Kevin McCormick - Futures Trading Champion Trained by Larry Williams

Kevin McCormick - Futures Trading Champion Trained by Larry Williams

1. Retail Traders Have an Edge

Kevin emphasized that retail traders possess a significant advantage over large institutional players like hedge funds and venture capitalists. He pointed out that these big players often underperform the market despite managing immense amounts of money, due to their inability to be nimble and react quickly to changing market conditions. Retail traders, on the other hand, can adjust their positions more freely and capitalize on opportunities that larger entities might miss. This nimbleness allows retail traders to navigate the market in ways that large institutional players may not be able to.

Kevin's approach to achieving a remarkable 253.8% return in a single year was rooted in identifying long-term market trends, particularly regarding inflation. He noted that understanding macroeconomic narratives, such as inflationary pressures, provided a foundation for his trading strategies. For aspiring traders, recognizing and utilizing these larger trends can be pivotal in shaping their trades and potential returns. This fundamental analysis helps traders make informed decisions and capitalize on market shifts effectively.

3. The Propaganda Machine in Media

Kevin shed light on the influence of mainstream financial media, describing it as a "propaganda machine" that often misguides traders. He advised traders to be wary of media narratives that could lead to poor trading decisions. For example, he noted how certain commodities, like lumber, become hot topics only when large traders are trying to offload their positions.
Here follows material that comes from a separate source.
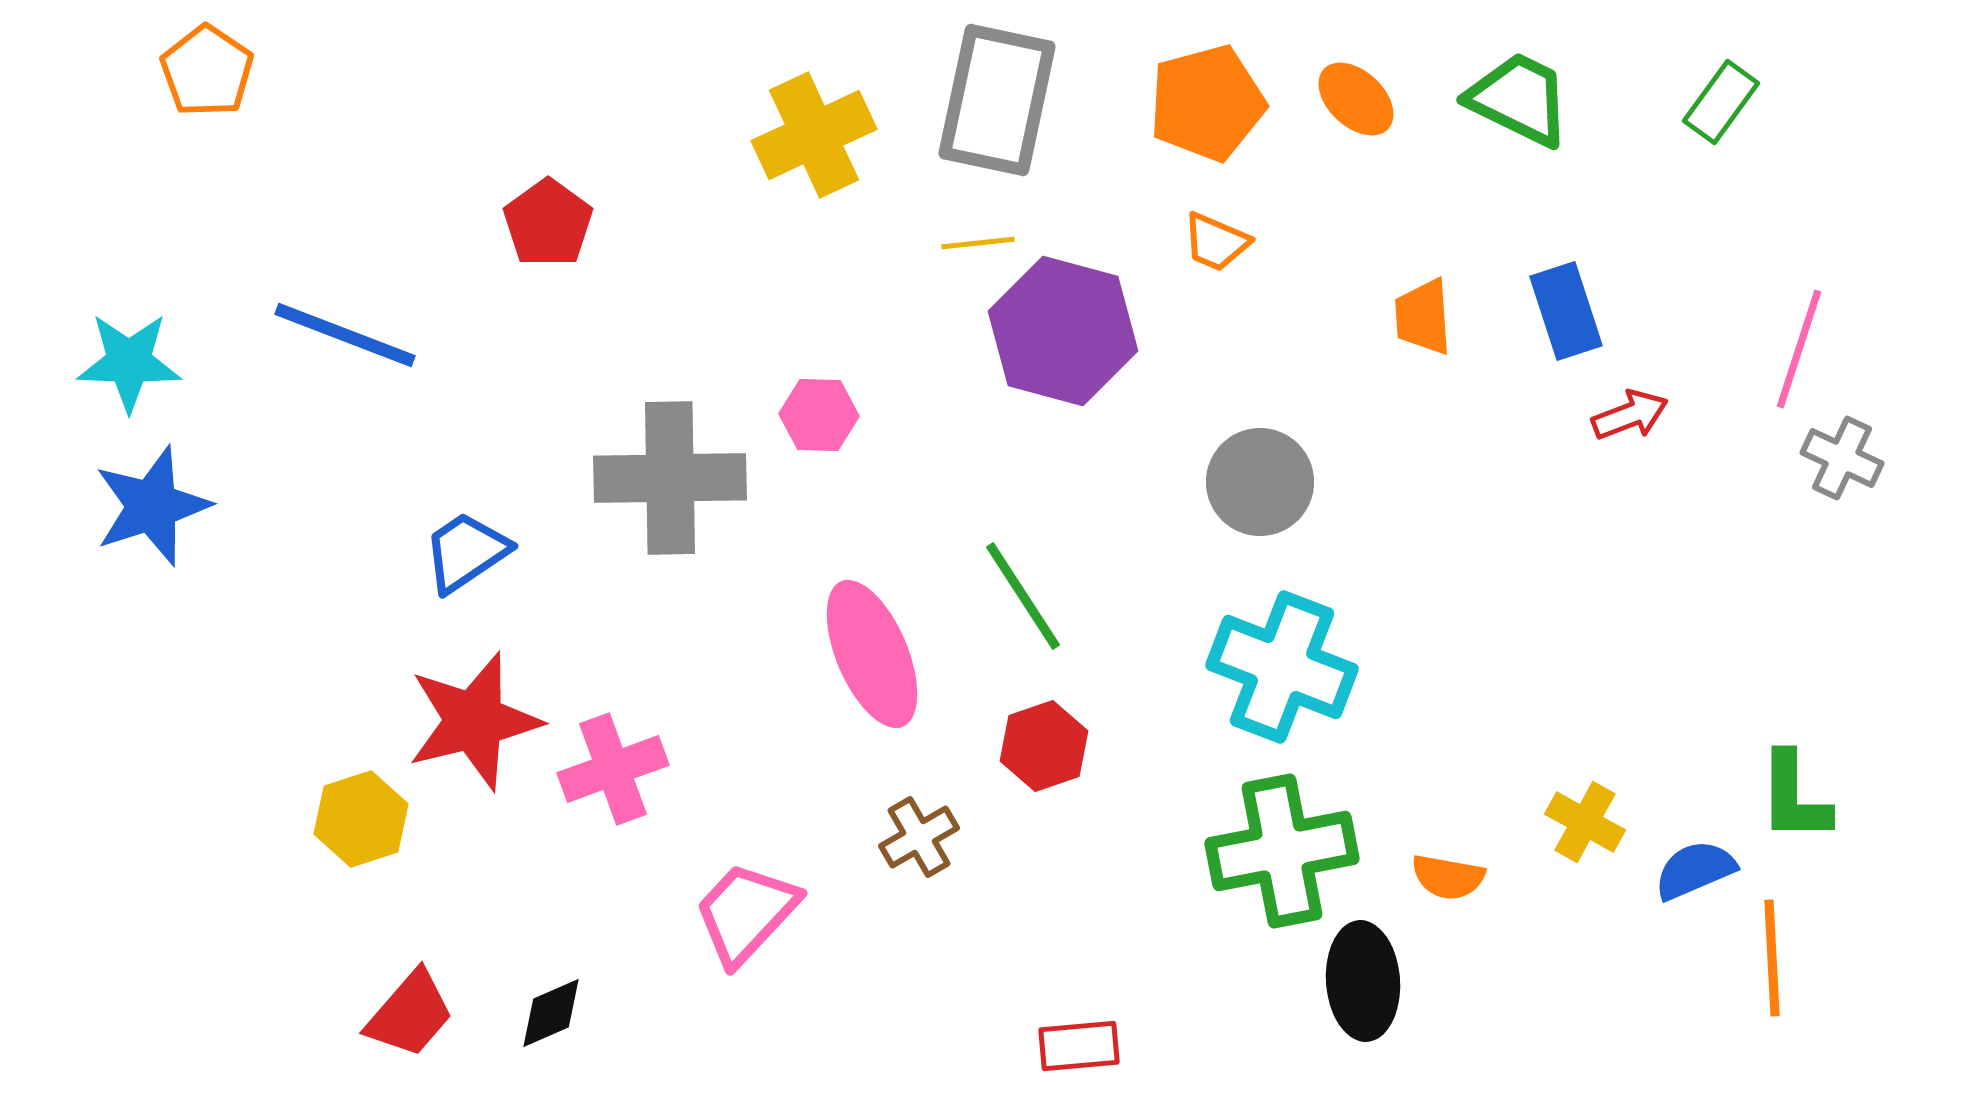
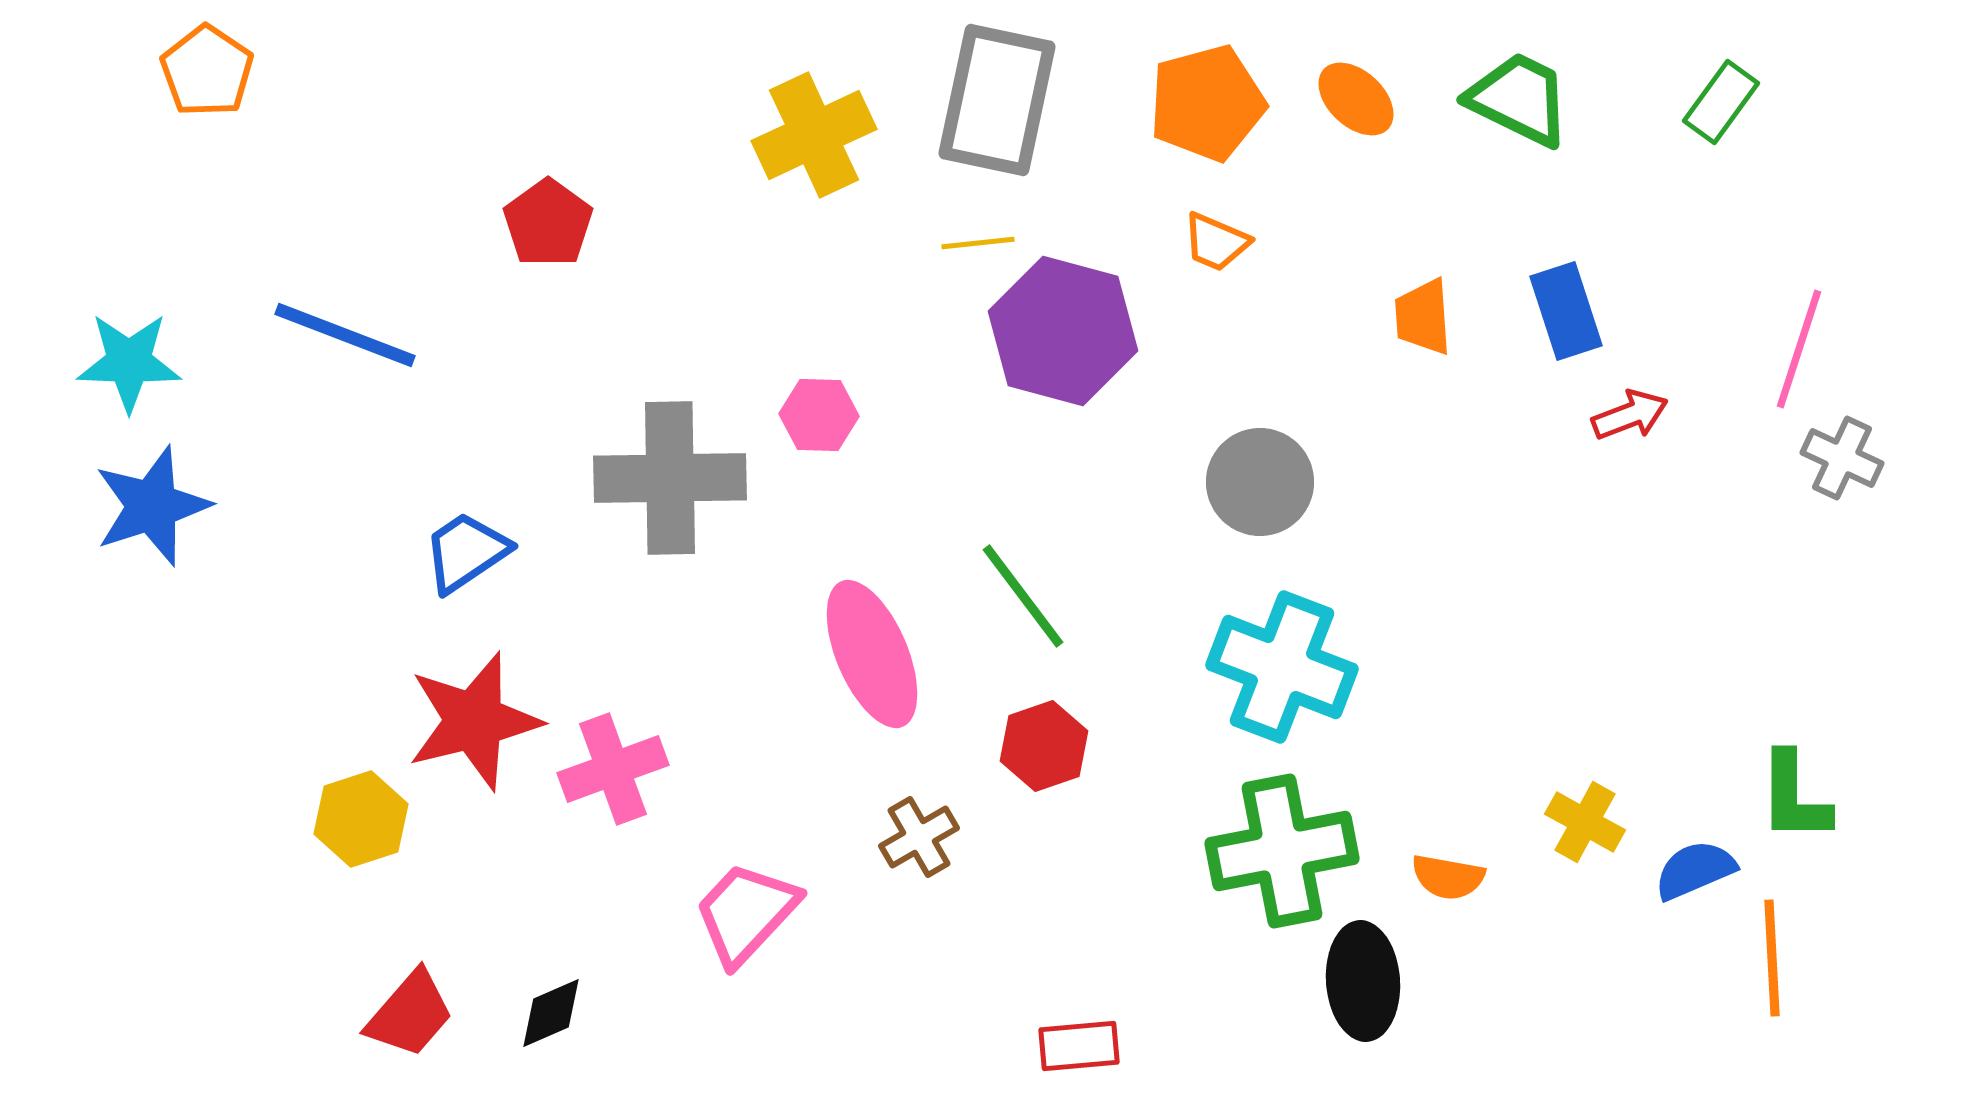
green line at (1023, 596): rotated 4 degrees counterclockwise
By recognizing these trends in media coverage, traders can avoid being led astray and instead make decisions based on their own analysis.

4. Set Realistic Expectations for Trading

Kevin emphasized the importance of setting realistic expectations when entering the trading world. He explained that most hedge funds and money managers underperform the market, and retail traders should model their goals accordingly. Instead of trying to "get rich quick," he suggested focusing on outperforming the market over time and establishing consistent habits for building wealth. For instance, investing a small, consistent amount in index funds like the QQQ over decades can yield substantial returns.

5. The Necessity of a Trading Journal

One of the key insights Kevin shared was the critical role of maintaining a trading journal. He stated that tracking trades helps reinforce positive behaviors and identify mistakes, ultimately leading to improved trading results. Reviewing past trades allows traders to understand their strategies' effectiveness and make necessary adjustments. For Kevin, journaling was a significant piece of his learning process, allowing him to reflect on what worked and what didn't.

6. Avoid Day Trading While Learning

Kevin advised beginners to refrain from day trading while they are still learning the ropes. He highlighted the psychological stress and risks that come with day trading, especially for inexperienced traders. Instead, he encouraged novice traders to adopt a more static risk approach, focusing on learning the emotional aspects of trading and mastering the nuances of their trading platforms. This foundational knowledge is essential before moving on to more complex strategies involving dynamic risk management.

7. Embrace the Learning Curve

Kevin shared his personal experience of facing setbacks during his first year of full-time trading. He highlighted the importance of embracing the learning curve and understanding that losing streaks are a natural part of the trading journey. Instead of panicking, he advised traders to maintain perspective and not to lower their standards. Reflecting on mistakes and understanding why strategies may not have worked is essential for continual improvement.